By Published On: June 19, 20220 Comments

“Failure is good. It’s fertilizer. Everything I’ve learned about coaching, I’ve learned from making mistakes.”                                                                  Rick Pitino

“One reason God created time was so there would be a place to bury the failures of the past.”                                                                                               James Long

More often than any of us would like to admit, there are three small words that express the truth of our lives: “I blew it!” In lighter moments, removed from the reality of the failure, we may simply rename our mistakes “Experience.” But the cold hard facts of life cannot be erased — we are all imperfect, faulty, mistake-prone people.

As much as we’d like to deny it, our leadership lives are also marked by failures. Failure is a fact of leadership. We all have and will continue to make mistakes in judgment, errors in decision making and failures in leading and directing those around us.

Often our mistakes are minimal with minor ramifications. Other times they are costly, humiliating and demoralizing–bringing serious consequences. A leader should strive not to
fail, but he can fail and still be a good leader. Success isn’t based on “avoiding” failure, but on facing it correctly.

There are two basic steps in dealing with failure. The first step in dealing with our failure is to understand why the mistakes occurred. Mistakes usually fall into the following categories:

1. Panic-Promoted Mistakes
Some mistakes are the result of reacting to the tyranny of the urgent. In a moment of fear or panic, we make a decision that we might not normally make if we would have had the time to think through our options. Look at the reaction of 10 of the 12 spies in Numbers 13-14 to
illustrate this.

2. Well-Intentioned Mistakes
As leaders, most of the time our intentions our honorable; however, that does not mean they are always right and error free. That’s what happened to Moses in Exodus 2.11-12.

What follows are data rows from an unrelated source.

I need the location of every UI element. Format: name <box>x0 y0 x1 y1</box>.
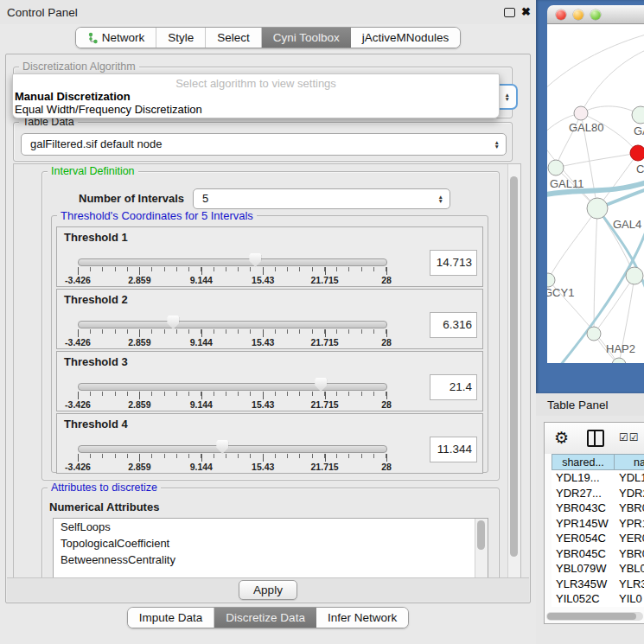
table-horizontal-scrollbar[interactable] <box>546 612 643 621</box>
slider-ticks <box>78 392 386 399</box>
slider-track[interactable] <box>78 383 387 391</box>
bottom-tab-bar: Impute DataDiscretize DataInfer Network <box>0 607 536 628</box>
tab-network[interactable]: Network <box>76 28 157 48</box>
network-view-window: GAL80GACGAL11GAL4GCY1HHAP2 <box>547 5 644 363</box>
combo-value: 5 <box>202 189 208 208</box>
numerical-attributes-list[interactable]: SelfLoopsTopologicalCoefficientBetweenne… <box>53 518 488 578</box>
slider-track[interactable] <box>78 445 387 453</box>
scale-label: 28 <box>381 337 392 348</box>
network-edge[interactable] <box>548 208 597 280</box>
table-data-group: Table Data galFiltered.sif default node … <box>13 122 513 162</box>
table-panel-titlebar: Table Panel <box>536 393 644 417</box>
close-icon[interactable]: ✖ <box>521 5 531 18</box>
table-row[interactable]: YPR145WYPR1 <box>552 516 644 532</box>
column-header[interactable]: na <box>614 454 644 470</box>
table-row[interactable]: YDL19...YDL1 <box>552 470 644 486</box>
threshold-value-field[interactable]: 6.316 <box>430 312 477 338</box>
zoom-traffic-light-icon[interactable] <box>590 10 601 20</box>
scrollbar-thumb[interactable] <box>547 613 636 620</box>
scale-label: 2.859 <box>128 462 150 472</box>
table-cell: YDL19... <box>552 470 613 486</box>
node-label: GAL80 <box>569 121 603 134</box>
tab-cyni-toolbox[interactable]: Cyni Toolbox <box>262 28 351 48</box>
table-row[interactable]: YBR043CYBR0 <box>552 501 644 516</box>
select-columns-icon[interactable]: ☑☑ <box>619 431 640 443</box>
tab-infer-network[interactable]: Infer Network <box>316 608 408 628</box>
tab-jactivemnodules[interactable]: jActiveMNodules <box>351 28 461 48</box>
number-of-intervals-combobox[interactable]: 5 ▲▼ <box>193 188 450 209</box>
table-panel-body: ⚙ ☑☑ shared...na YDL19...YDL1YDR27...YDR… <box>536 416 644 644</box>
dropdown-placeholder-item[interactable]: Select algorithm to view settings <box>13 77 499 90</box>
tab-discretize-data[interactable]: Discretize Data <box>214 608 316 628</box>
table-panel-title: Table Panel <box>547 399 609 411</box>
threshold-value-field[interactable]: 11.344 <box>430 437 477 462</box>
threshold-value-field[interactable]: 14.713 <box>430 250 477 276</box>
interval-definition-group: Interval Definition Number of Intervals … <box>41 171 500 481</box>
node-label: GA <box>634 124 644 137</box>
threshold-value-field[interactable]: 21.4 <box>430 374 477 400</box>
network-node-gal11[interactable] <box>548 160 564 175</box>
scale-label: 2.859 <box>128 337 150 348</box>
close-traffic-light-icon[interactable] <box>556 10 566 20</box>
slider-track[interactable] <box>78 258 387 266</box>
table-cell: YIL052C <box>552 591 613 607</box>
gear-icon[interactable]: ⚙ <box>554 428 569 448</box>
scale-label: 15.43 <box>252 275 274 285</box>
column-header[interactable]: shared... <box>552 454 614 470</box>
apply-button[interactable]: Apply <box>239 580 297 600</box>
table-cell: YLR345W <box>552 577 613 592</box>
scale-label: -3.426 <box>65 337 91 348</box>
attribute-item[interactable]: BetweennessCentrality <box>54 552 488 568</box>
minimize-traffic-light-icon[interactable] <box>573 10 583 20</box>
network-node-c[interactable] <box>630 145 644 161</box>
dropdown-option-equal-width[interactable]: Equal Width/Frequency Discretization <box>13 103 499 116</box>
table-cell: YDR27... <box>552 486 613 501</box>
table-data-combobox[interactable]: galFiltered.sif default node ▲▼ <box>21 133 507 156</box>
scale-label: 2.859 <box>128 275 150 285</box>
scale-label: 28 <box>381 275 392 285</box>
column-layout-icon[interactable] <box>587 430 604 447</box>
network-node-gal80[interactable] <box>574 106 588 120</box>
threshold-panel-4: Threshold 4-3.4262.8599.14415.4321.71528… <box>56 413 483 474</box>
network-node-gal4[interactable] <box>587 198 608 219</box>
attribute-item[interactable]: SelfLoops <box>54 519 488 535</box>
network-edge[interactable] <box>594 276 634 334</box>
tab-select[interactable]: Select <box>206 28 262 48</box>
table-row[interactable]: YLR345WYLR3 <box>552 577 644 592</box>
tab-style[interactable]: Style <box>156 28 206 48</box>
network-node-ga[interactable] <box>632 106 644 124</box>
network-node[interactable] <box>612 358 626 363</box>
network-window-titlebar[interactable] <box>547 5 644 24</box>
tab-impute-data[interactable]: Impute Data <box>128 608 215 628</box>
table-cell: YBR043C <box>552 501 613 516</box>
table-cell: YDL1 <box>613 470 644 486</box>
network-node-hap2[interactable] <box>587 327 601 341</box>
apply-bar: Apply <box>7 577 529 602</box>
slider-scale-labels: -3.4262.8599.14415.4321.71528 <box>78 275 386 285</box>
settings-scrollbar[interactable] <box>507 164 520 577</box>
table-row[interactable]: YER054CYER0 <box>552 531 644 546</box>
table-row[interactable]: YDR27...YDR2 <box>552 486 644 501</box>
network-edge[interactable] <box>581 50 644 113</box>
slider-scale-labels: -3.4262.8599.14415.4321.71528 <box>78 399 386 410</box>
network-edge[interactable] <box>594 208 597 334</box>
network-edge[interactable] <box>556 153 638 168</box>
slider-track[interactable] <box>78 321 387 328</box>
table-cell: YBR0 <box>613 546 644 562</box>
scrollbar-thumb[interactable] <box>510 176 518 557</box>
node-table[interactable]: shared...na YDL19...YDL1YDR27...YDR2YBR0… <box>552 454 644 611</box>
list-scrollbar[interactable] <box>475 519 488 578</box>
table-row[interactable]: YBL079WYBL0 <box>552 561 644 577</box>
combo-arrows-icon: ▲▼ <box>505 92 510 101</box>
attribute-item[interactable]: TopologicalCoefficient <box>54 535 488 552</box>
table-row[interactable]: YBR045CYBR0 <box>552 546 644 562</box>
scale-label: 2.859 <box>128 399 150 410</box>
network-node-h[interactable] <box>626 267 643 284</box>
network-canvas[interactable]: GAL80GACGAL11GAL4GCY1HHAP2 <box>547 24 644 363</box>
dropdown-option-manual[interactable]: Manual Discretization <box>13 90 499 103</box>
network-node-gcy1[interactable] <box>547 273 555 287</box>
slider-ticks <box>78 454 386 462</box>
float-panel-icon[interactable] <box>504 8 515 17</box>
table-row[interactable]: YIL052CYIL0 <box>552 591 644 607</box>
network-edge[interactable] <box>547 35 644 93</box>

3. Passive-Negligence Mistakes
Often we are not as actively involved in the leadership process as we should be, resulting in mistakes caused by neglect. Eli, David and Samuel were each guilty of this in their roles as fathers.

4. Unrestrained-Curiosity Mistakes
We know what happened to the cat because of its curiosity, but do we recognize we can also fall victim to the same temptation? That describes Saul’s conduct in 1 Samuel 28.

5. Blind-Spot Mistakes
Most times we are simply not aware of our own weaknesses which cause us to see things through spiritual and leadership cataracts. In Exodus 18 Jethro was able to see things that were totally oblivious to Moses.

Many leaders see failure as their worst enemy.  But the greatest problem is not that we make mistakes; it’s that we often fail to learn from them! Successful people recognize that failures, when treated properly, can lead to great success.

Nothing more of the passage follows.